> **TASK PROMPT**: For the records shown below, return an exact copy that excludes the pictures.

[Dataset entries]
'''
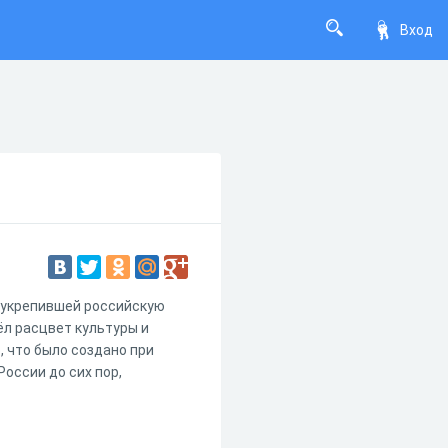
Вход
 укрепившей российскую
ёл расцвет культуры и
, что было создано при
России до сих пор,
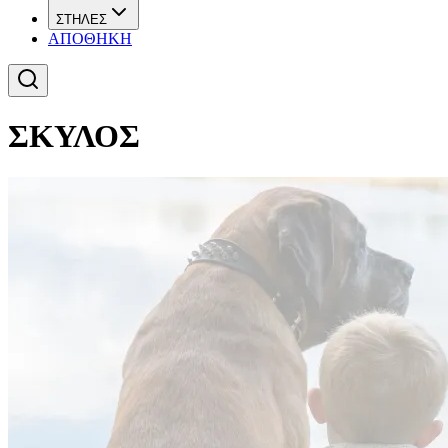
ΣΤΗΛΕΣ
ΑΠΟΘΗΚΗ
ΣΚΥΛΟΣ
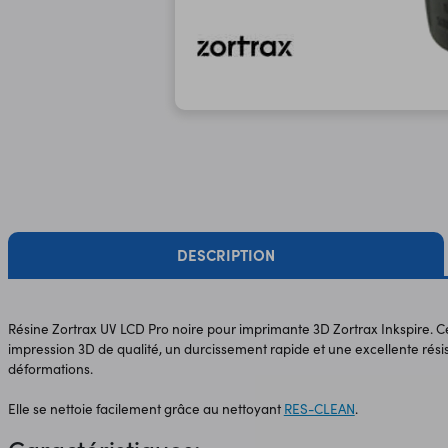
DESCRIPTION
Résine Zortrax UV LCD Pro noire pour imprimante 3D Zortrax Inkspire. Ce
impression 3D de qualité, un durcissement rapide et une excellente rés
déformations.
Elle se nettoie facilement grâce au nettoyant
RES-CLEAN
.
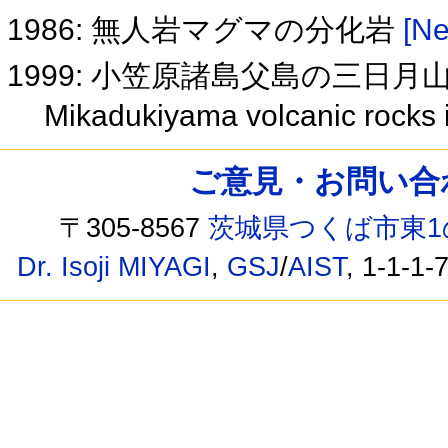
1986: 無人岩マグマの分化岩
[Ne
1999: 小笠原諸島父島の三日
Mikadukiyama volcanic rocks i
ご意見・お問い合わせ /
〒305-8567
茨城県つくば市東1
Dr. Isoji MIYAGI
,
GSJ
/
AIST
, 1-1-1-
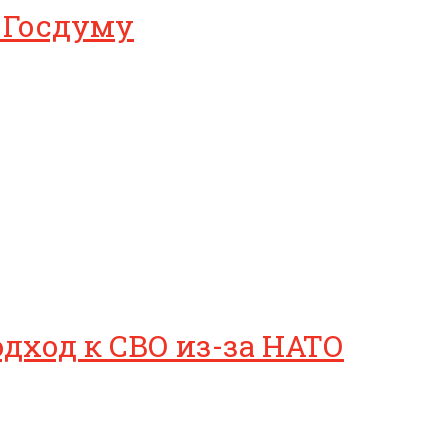
в Госдуму
дход к СВО из-за НАТО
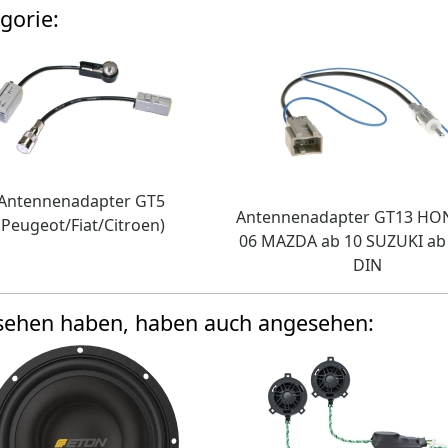
gorie:
Antennenadapter GT5
Antennenadapter GT13 HO
(Peugeot/Fiat/Citroen)
06 MAZDA ab 10 SUZUKI ab 
DIN
esehen haben, haben auch angesehen:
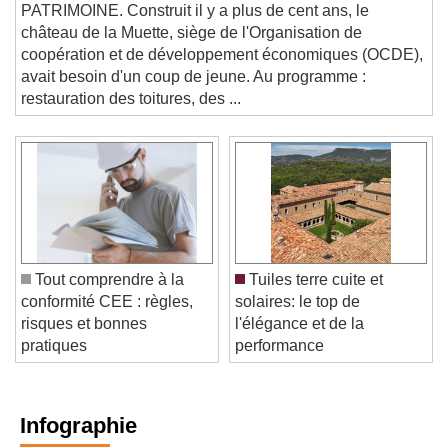
PATRIMOINE. Construit il y a plus de cent ans, le
château de la Muette, siège de l'Organisation de
coopération et de développement économiques (OCDE),
avait besoin d'un coup de jeune. Au programme :
restauration des toitures, des ...
Tout comprendre à la
Tuiles terre cuite et
conformité CEE : règles,
solaires: le top de
risques et bonnes
l'élégance et de la
pratiques
performance
Infographie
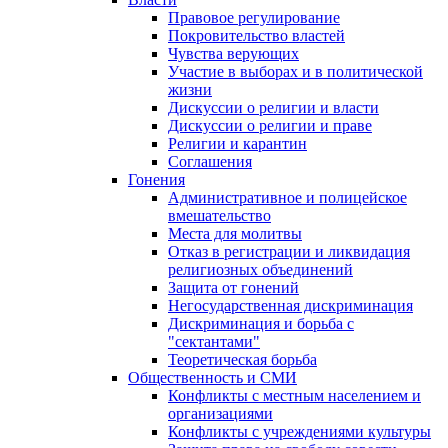
Правовое регулирование
Покровительство властей
Чувства верующих
Участие в выборах и в политической
жизни
Дискуссии о религии и власти
Дискуссии о религии и праве
Религии и карантин
Соглашения
Гонения
Административное и полицейское
вмешательство
Места для молитвы
Отказ в регистрации и ликвидация
религиозных объединений
Защита от гонений
Негосударственная дискриминация
Дискриминация и борьба с
"сектантами"
Теоретическая борьба
Общественность и СМИ
Конфликты с местным населением и
организациями
Конфликты с учреждениями культуры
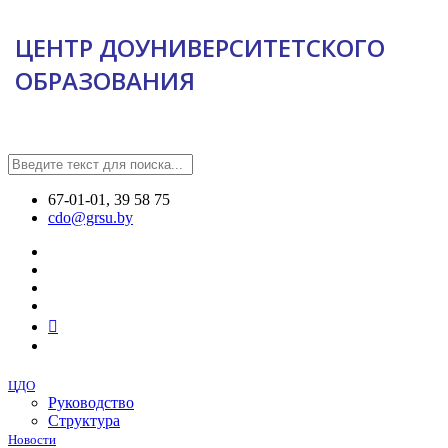
ЦЕНТР ДОУНИВЕРСИТЕТСКОГО
ОБРАЗОВАНИЯ
67-01-01, 39 58 75
cdo@grsu.by
ЦДО
Руководство
Структура
Новости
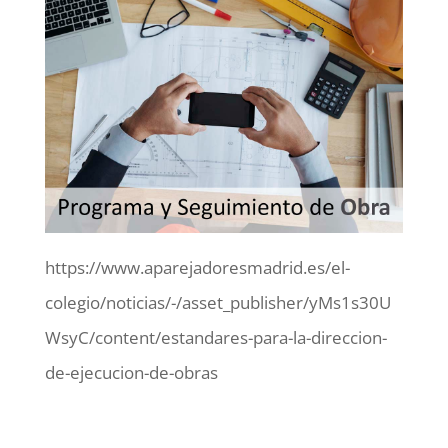
https://www.aparejadoresmadrid.es/el-
colegio/noticias/-/asset_publisher/yMs1s30U
WsyC/content/estandares-para-la-direccion-
de-ejecucion-de-obras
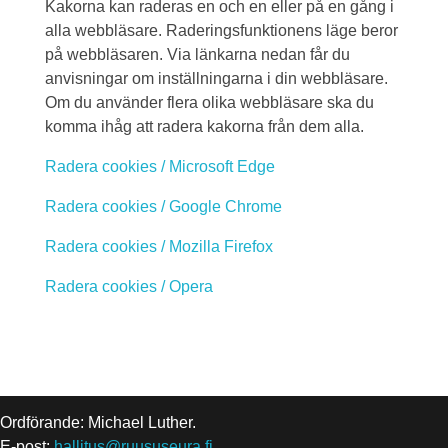
Kakorna kan raderas en och en eller på en gång i
alla webbläsare. Raderingsfunktionens läge beror
på webbläsaren. Via länkarna nedan får du
anvisningar om inställningarna i din webbläsare.
Om du använder flera olika webbläsare ska du
komma ihåg att radera kakorna från dem alla.
Radera cookies / Microsoft Edge
Radera cookies / Google Chrome
Radera cookies / Mozilla Firefox
Radera cookies / Opera
Ordförande: Michael Luther.
E-post:
hallitus@ruususeura.fi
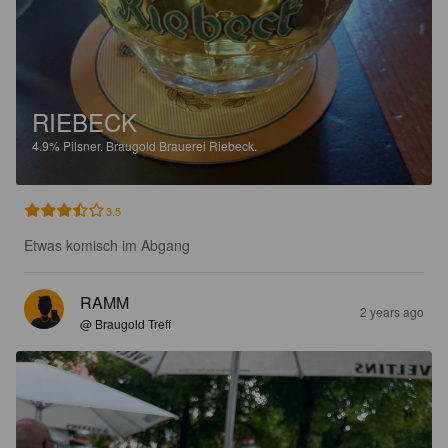
RIEBECK
4.9%
Pilsner.
Braugold Brauerei Riebeck.
3.5
Etwas komisch im Abgang
RAMM
2 years ago
@ Braugold Treff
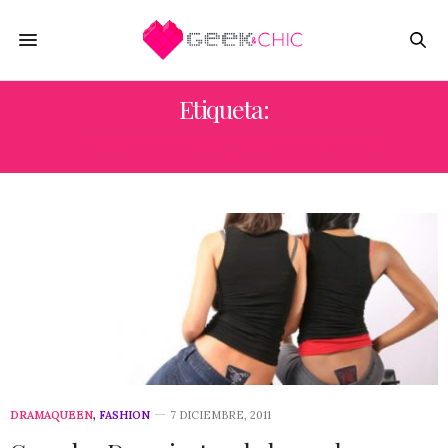
Etiqueta:
PANTALONES DE TIRO BAJO
DRAMAQUEEN
,
FASHION
7 DICIEMBRE, 2011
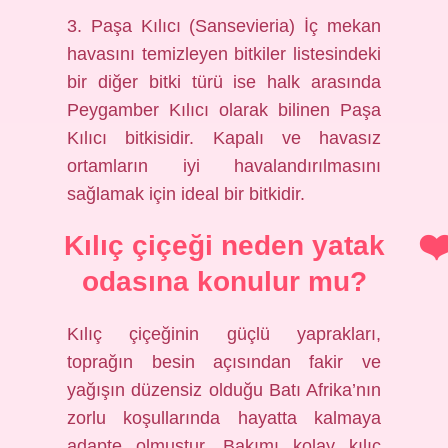
3. Paşa Kılıcı (Sansevieria) İç mekan
havasını temizleyen bitkiler listesindeki
bir diğer bitki türü ise halk arasında
Peygamber Kılıcı olarak bilinen Paşa
Kılıcı bitkisidir. Kapalı ve havasız
ortamların iyi havalandırılmasını
sağlamak için ideal bir bitkidir.
Kılıç çiçeği neden yatak
odasına konulur mu?
Kılıç çiçeğinin güçlü yaprakları,
toprağın besin açısından fakir ve
yağışın düzensiz olduğu Batı Afrika’nın
zorlu koşullarında hayatta kalmaya
adapte olmuştur. Bakımı kolay kılıç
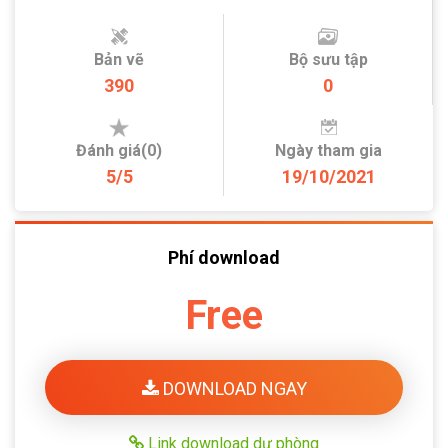
Bản vẽ
Bộ sưu tập
390
0
Đánh giá(0)
Ngày tham gia
5/5
19/10/2021
Phí download
Free
DOWNLOAD NGAY
Link download dự phòng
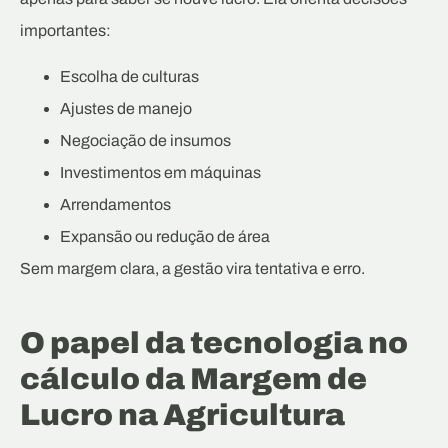
importantes:
Escolha de culturas
Ajustes de manejo
Negociação de insumos
Investimentos em máquinas
Arrendamentos
Expansão ou redução de área
Sem margem clara, a gestão vira tentativa e erro.
O papel da tecnologia no
cálculo da Margem de
Lucro na Agricultura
'''
> **EXERCISE RESPONSE**:
Вход
 укрепившей российскую
ёл расцвет культуры и
, что было создано при
России до сих пор,
ΣΤΗΛΕΣ
ΑΠΟΘΗΚΗ
ΣΚΥΛΟΣ
DESCRIPTION
Résine Zortrax UV LCD Pro noire pour imprimante 3D Zortrax Inkspire. Ce
impression 3D de qualité, un durcissement rapide et une excellente rés
déformations.
Elle se nettoie facilement grâce au nettoyant
RES-CLEAN
.
1986: 無人岩マグマの分化岩
[Ne
1999: 小笠原諸島父島の三日
Mikadukiyama volcanic rocks i
ご意見・お問い合わせ /
〒305-8567
茨城県つくば市東1
Dr. Isoji MIYAGI
,
GSJ
/
AIST
, 1-1-1-
в Госдуму
дход к СВО из-за НАТО
gorie:
Antennenadapter GT5
Antennenadapter GT13 HO
(Peugeot/Fiat/Citroen)
06 MAZDA ab 10 SUZUKI ab 
DIN
esehen haben, haben auch angesehen:
PATRIMOINE. Construit il y a plus de cent ans, le
château de la Muette, siège de l'Organisation de
coopération et de développement économiques (OCDE),
avait besoin d'un coup de jeune. Au programme :
restauration des toitures, des ...
Tout comprendre à la
Tuiles terre cuite et
conformité CEE : règles,
solaires: le top de
risques et bonnes
l'élégance et de la
pratiques
performance
Infographie
Правовое регулирование
Покровительство властей
Чувства верующих
Участие в выборах и в политической
жизни
Дискуссии о религии и власти
Дискуссии о религии и праве
Религии и карантин
Соглашения
Гонения
Административное и полицейское
вмешательство
Места для молитвы
Отказ в регистрации и ликвидация
религиозных объединений
Защита от гонений
Негосударственная дискриминация
Дискриминация и борьба с
"сектантами"
Теоретическая борьба
Общественность и СМИ
Конфликты с местным населением и
организациями
Конфликты с учреждениями культуры
ЦЕНТР ДОУНИВЕРСИТЕТСКОГО
ОБРАЗОВАНИЯ
67-01-01, 39 58 75
cdo@grsu.by
ЦДО
Руководство
Структура
Новости
https://www.aparejadoresmadrid.es/el-
colegio/noticias/-/asset_publisher/yMs1s30U
WsyC/content/estandares-para-la-direccion-
de-ejecucion-de-obras
Kakorna kan raderas en och en eller på en gång i
alla webbläsare. Raderingsfunktionens läge beror
på webbläsaren. Via länkarna nedan får du
anvisningar om inställningarna i din webbläsare.
Om du använder flera olika webbläsare ska du
komma ihåg att radera kakorna från dem alla.
Radera cookies / Microsoft Edge
Radera cookies / Google Chrome
Radera cookies / Mozilla Firefox
Radera cookies / Opera
Ordförande: Michael Luther.
E-post:
hallitus@ruususeura.fi
RIEBECK
4.9%
Pilsner.
Braugold Brauerei Riebeck.
3.5
Etwas komisch im Abgang
RAMM
2 years ago
@ Braugold Treff
Etiqueta:
PANTALONES DE TIRO BAJO
DRAMAQUEEN
,
FASHION
7 DICIEMBRE, 2011
3. Paşa Kılıcı (Sansevieria) İç mekan
havasını temizleyen bitkiler listesindeki
bir diğer bitki türü ise halk arasında
Peygamber Kılıcı olarak bilinen Paşa
Kılıcı bitkisidir. Kapalı ve havasız
ortamların iyi havalandırılmasını
sağlamak için ideal bir bitkidir.
Kılıç çiçeği neden yatak
odasına konulur mu?
Kılıç çiçeğinin güçlü yaprakları,
toprağın besin açısından fakir ve
yağışın düzensiz olduğu Batı Afrika’nın
zorlu koşullarında hayatta kalmaya
adapte olmuştur. Bakımı kolay kılıç
Bản vẽ
Bộ sưu tập
390
0
Đánh giá(0)
Ngày tham gia
5/5
19/10/2021
Phí download
Free
DOWNLOAD NGAY
Link download dự phòng
importantes:
Escolha de culturas
Ajustes de manejo
Negociação de insumos
Investimentos em máquinas
Arrendamentos
Expansão ou redução de área
Sem margem clara, a gestão vira tentativa e erro.
O papel da tecnologia no
cálculo da Margem de
Lucro na Agricultura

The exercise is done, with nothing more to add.